There are only qualitative estimate of resources for unconventional gas in Canada, due to its relatively unknown prospectivity for commercial development and the need for technology improvements. The NEB's Energy Future report suggests that about 60 to 80 Tcf of unconventional gas could be identified by 2030, an increase from less than one of CBM today. By comparison, we still have about 55 Tcf of remaining conventional reserves in western Canada.
In October 2007, we released a report on short-term Canadian gas deliverability.

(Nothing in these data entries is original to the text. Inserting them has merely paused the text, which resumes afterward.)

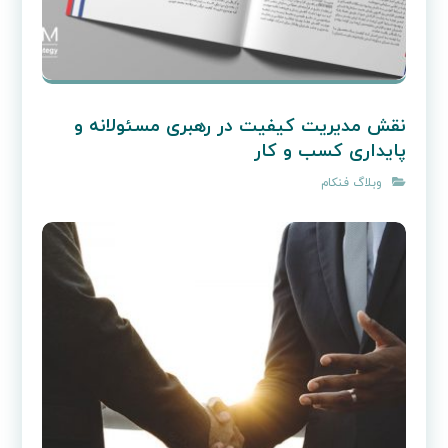
نقش مدیریت کیفیت در رهبری مسئولانه و
پایداری کسب و کار
وبلاگ فنکام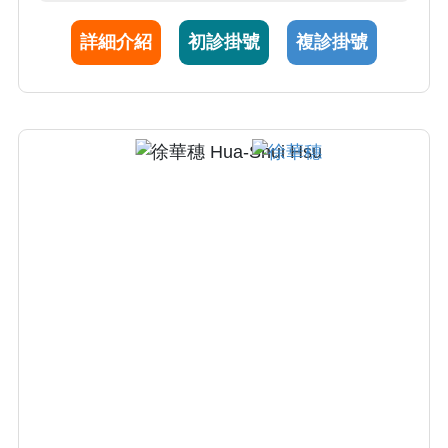
詳細介紹
初診掛號
複診掛號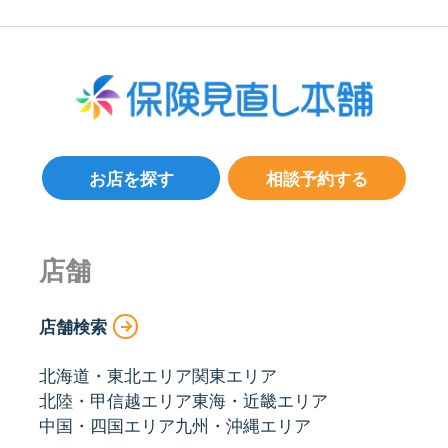
お店を探す
相談予約する
店舗
店舗検索
北海道・東北エリア
関東エリア
北陸・甲信越エリア
東海・近畿エリア
中国・四国エリア
九州・沖縄エリア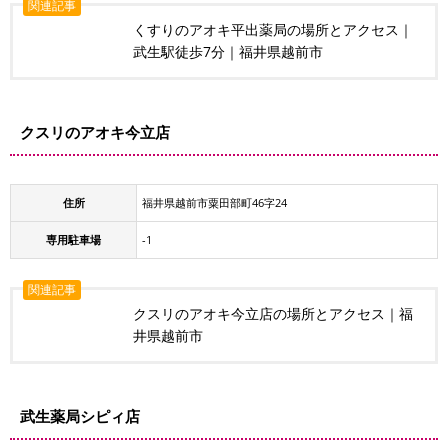
関連記事
くすりのアオキ平出薬局の場所とアクセス｜
武生駅徒歩7分｜福井県越前市
クスリのアオキ今立店
住所
福井県越前市粟田部町46字24
専用駐車場
-1
関連記事
クスリのアオキ今立店の場所とアクセス｜福
井県越前市
武生薬局シピィ店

In that, we projected gas deliverability to the end of 2009 using 3 scenarios to reflect the uncertainty in gas drilling activity.
After several years in an environment where drilling activity was close to the maximum practical capacity of the available rig fleet, a drilling downturn occurred in the WCSB. The downturn became apparent in mid-2006 as rising development costs and declining finding rates caught up with price. With the drop in drilling activity, Canadian gas deliverability is expected to drop.
The three scenarios presented in the report reflect different levels of investment and drilling that may occur: Reference Case - a moderate recovery in drilling investment in 2008 & 2009. Low Case - no recovery in drilling investment from the 2007 level. High Case - a strong recovery in drilling investment in 2008 and 2009 which is driven by higher gas prices
Deliverability decreases by 7 to 15% (1.2 - 2.6 Bcf/d) by 2009 depending on the scenario.
The reference case scenario shown corresponds to 12,000 to 13,000 annual gas-intent wells in the WCSB - down from the level of around 18,000 gas-intent wells reached in 2005.
Costs are starting to come down, but these reductions are thought to be limited since there are continued high costs for service company inputs such as labour, steel, and fuel.
We believe the gas price must rise for a return to high drilling levels.
Since we have released our report, we have observed that drilling rates are trending towards the low case scenario.
This slide shows annual conventional gas-intent wells in Southeast Alberta and Southwest Saskatchewan. All years up to and including 2006 are historical data. 2007 thru 2009 are the projected levels of annual gas-intent wells in each area based on our reference case.
Conventional gas-intent drilling activity peaked around 2003 at just under 7,000 wells in Alberta and just over 2,000 in Saskatchewan. Since 2003, conventional gas drilling activity has dropped to about 5,100 wells in Alberta and 1,200 wells in Saskatchewan. Part of the decrease can be attributed to competition for available shallow rigs, with coalbed methane development drawing off a substantial number of these. However, the maturity of conventional gas development in these areas also is thought to be a key factor behind the decline in drilling activity.
In 2007, our reference case calls for approximately 4,100 gas-intent wells in Alberta and 850 gas-intent wells in Saskatchewan. The levels shown for 2008 and 2009 reflect the scenario of moderate recovery in drilling investment.
Southern Alberta and by extension southern Sask. have the geology favourable for additional resources of natural gas, both conventional and unconventional.
Finally, due to the relatively low gas prices coupled with high costs for services, activity is expected to slow down in these areas over the next few years.
That concludes my presentation and I would welcome any questions. I will be here for the rest of the day as well.